▶ **Work order**: Copy out each line of the listing below that contains the word "impulsada".

▶ **Entries provided**:
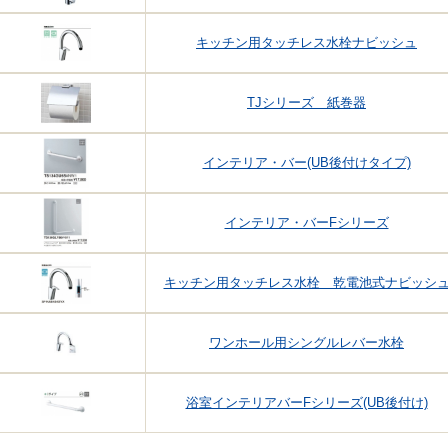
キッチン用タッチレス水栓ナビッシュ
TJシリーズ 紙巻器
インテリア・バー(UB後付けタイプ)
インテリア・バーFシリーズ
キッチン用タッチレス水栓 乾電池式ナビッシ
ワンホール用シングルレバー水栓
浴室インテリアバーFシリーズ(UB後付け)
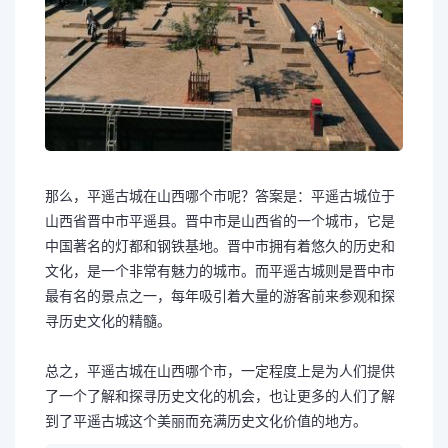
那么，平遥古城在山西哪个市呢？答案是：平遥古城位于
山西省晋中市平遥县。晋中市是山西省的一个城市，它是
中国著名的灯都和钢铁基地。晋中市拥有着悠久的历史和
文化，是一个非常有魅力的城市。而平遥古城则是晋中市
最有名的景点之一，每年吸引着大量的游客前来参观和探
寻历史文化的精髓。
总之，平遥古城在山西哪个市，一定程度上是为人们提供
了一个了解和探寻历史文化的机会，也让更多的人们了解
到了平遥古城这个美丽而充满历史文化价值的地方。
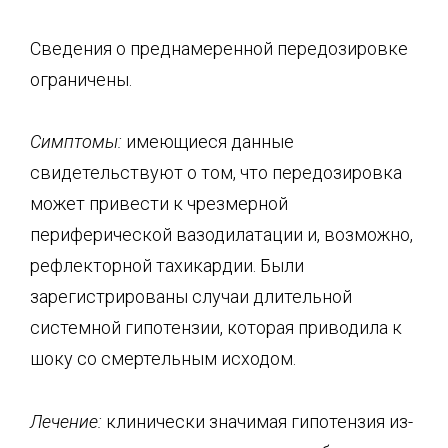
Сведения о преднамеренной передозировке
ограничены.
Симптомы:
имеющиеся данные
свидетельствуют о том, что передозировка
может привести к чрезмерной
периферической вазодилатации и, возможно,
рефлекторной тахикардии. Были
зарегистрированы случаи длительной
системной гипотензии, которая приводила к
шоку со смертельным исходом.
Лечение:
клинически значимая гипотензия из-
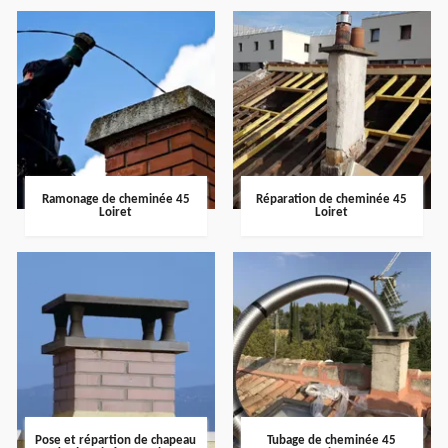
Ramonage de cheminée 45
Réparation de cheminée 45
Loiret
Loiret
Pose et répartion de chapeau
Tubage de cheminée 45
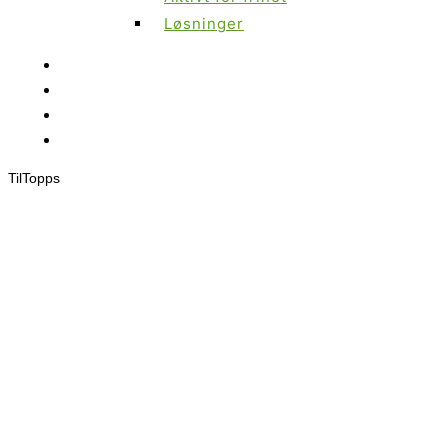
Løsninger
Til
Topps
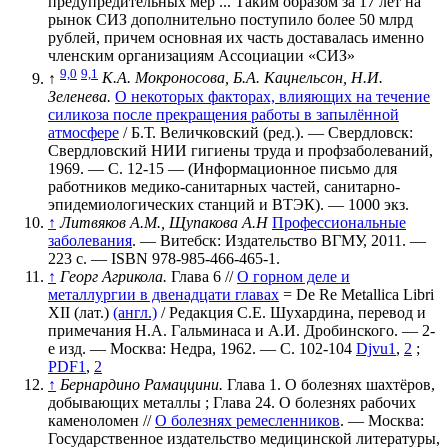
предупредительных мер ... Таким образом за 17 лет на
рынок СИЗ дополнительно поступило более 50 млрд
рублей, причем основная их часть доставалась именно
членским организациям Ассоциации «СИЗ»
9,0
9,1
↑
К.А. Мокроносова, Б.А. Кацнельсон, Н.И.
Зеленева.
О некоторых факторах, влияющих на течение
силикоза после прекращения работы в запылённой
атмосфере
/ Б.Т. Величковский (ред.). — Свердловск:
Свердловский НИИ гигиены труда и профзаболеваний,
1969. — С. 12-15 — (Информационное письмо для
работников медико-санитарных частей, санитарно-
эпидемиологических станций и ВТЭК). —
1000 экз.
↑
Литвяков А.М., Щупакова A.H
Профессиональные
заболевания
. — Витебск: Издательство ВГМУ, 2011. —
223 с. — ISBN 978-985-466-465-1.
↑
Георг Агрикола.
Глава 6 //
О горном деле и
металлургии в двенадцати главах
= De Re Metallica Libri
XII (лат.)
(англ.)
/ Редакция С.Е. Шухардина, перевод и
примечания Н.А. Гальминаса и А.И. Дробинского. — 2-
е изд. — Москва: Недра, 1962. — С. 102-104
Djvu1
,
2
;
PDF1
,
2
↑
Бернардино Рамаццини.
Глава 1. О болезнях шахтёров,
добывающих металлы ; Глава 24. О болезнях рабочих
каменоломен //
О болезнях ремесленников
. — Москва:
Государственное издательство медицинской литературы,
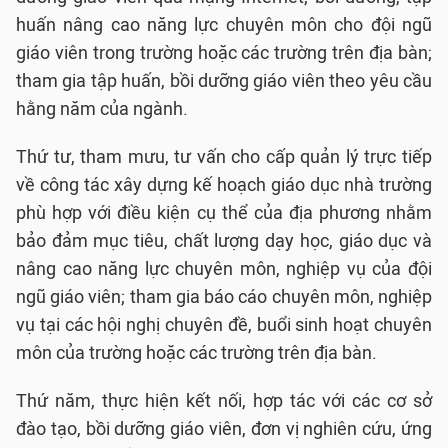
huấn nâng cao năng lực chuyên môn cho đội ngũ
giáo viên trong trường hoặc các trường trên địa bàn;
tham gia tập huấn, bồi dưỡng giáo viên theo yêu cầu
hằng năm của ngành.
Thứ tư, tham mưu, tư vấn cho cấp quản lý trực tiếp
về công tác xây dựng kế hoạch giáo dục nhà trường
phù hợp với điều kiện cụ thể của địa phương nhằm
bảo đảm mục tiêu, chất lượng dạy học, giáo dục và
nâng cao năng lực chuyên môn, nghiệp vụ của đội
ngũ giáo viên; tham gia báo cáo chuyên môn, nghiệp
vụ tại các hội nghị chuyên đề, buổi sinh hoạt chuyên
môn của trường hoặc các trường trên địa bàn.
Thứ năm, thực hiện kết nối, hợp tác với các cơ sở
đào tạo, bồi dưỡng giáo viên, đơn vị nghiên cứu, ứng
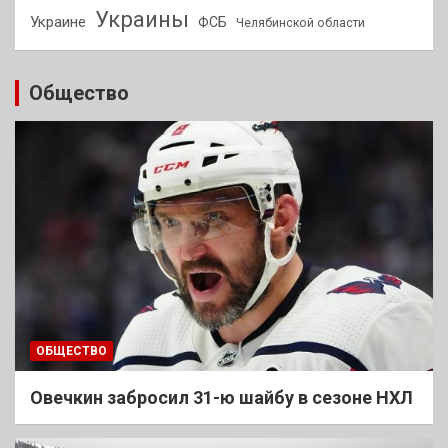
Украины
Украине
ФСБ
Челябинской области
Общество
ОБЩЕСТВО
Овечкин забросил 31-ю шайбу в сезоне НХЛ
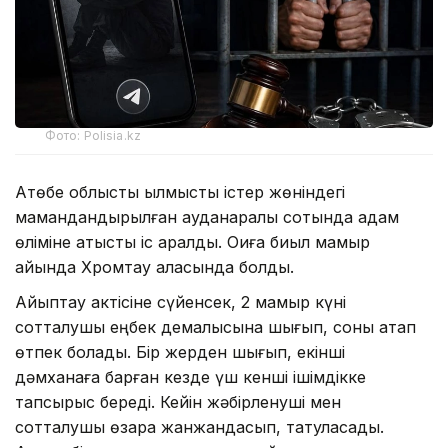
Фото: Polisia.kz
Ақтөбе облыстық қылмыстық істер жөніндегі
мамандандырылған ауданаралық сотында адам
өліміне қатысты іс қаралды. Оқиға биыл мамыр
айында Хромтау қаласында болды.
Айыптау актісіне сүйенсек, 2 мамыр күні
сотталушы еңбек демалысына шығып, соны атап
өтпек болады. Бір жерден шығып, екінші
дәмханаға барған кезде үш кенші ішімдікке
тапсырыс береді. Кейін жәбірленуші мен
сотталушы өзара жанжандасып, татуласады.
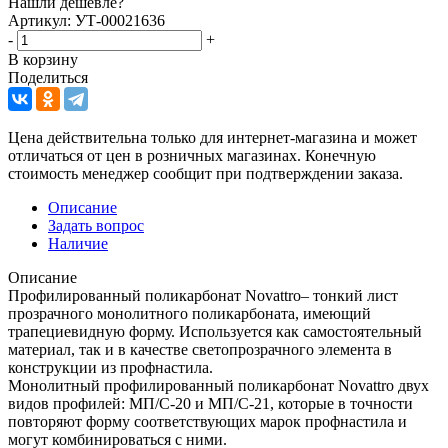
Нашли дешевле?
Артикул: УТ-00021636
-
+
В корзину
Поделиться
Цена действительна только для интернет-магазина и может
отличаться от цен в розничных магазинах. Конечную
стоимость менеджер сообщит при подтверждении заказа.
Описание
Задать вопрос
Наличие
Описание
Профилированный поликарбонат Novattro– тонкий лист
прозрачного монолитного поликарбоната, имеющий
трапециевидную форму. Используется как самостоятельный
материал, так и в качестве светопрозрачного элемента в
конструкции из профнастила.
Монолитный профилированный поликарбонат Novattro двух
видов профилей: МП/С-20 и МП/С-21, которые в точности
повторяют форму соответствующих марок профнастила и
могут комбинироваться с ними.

==

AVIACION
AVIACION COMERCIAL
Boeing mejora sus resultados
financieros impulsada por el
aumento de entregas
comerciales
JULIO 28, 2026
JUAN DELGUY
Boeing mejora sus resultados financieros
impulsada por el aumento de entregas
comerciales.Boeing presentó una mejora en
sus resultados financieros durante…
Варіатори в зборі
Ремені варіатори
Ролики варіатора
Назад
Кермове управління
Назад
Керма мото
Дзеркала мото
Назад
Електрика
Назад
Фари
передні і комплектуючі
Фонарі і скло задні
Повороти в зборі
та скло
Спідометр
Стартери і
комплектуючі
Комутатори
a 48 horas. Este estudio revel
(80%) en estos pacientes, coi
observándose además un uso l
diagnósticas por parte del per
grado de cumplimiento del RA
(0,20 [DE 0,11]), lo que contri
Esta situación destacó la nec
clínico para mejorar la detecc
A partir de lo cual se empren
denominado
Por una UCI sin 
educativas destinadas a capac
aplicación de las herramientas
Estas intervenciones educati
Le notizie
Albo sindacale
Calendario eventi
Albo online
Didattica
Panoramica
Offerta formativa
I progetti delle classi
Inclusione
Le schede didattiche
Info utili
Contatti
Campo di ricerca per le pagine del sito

▶ **Response to the task**:
financieros impulsada por el
impulsada por el aumento de entregas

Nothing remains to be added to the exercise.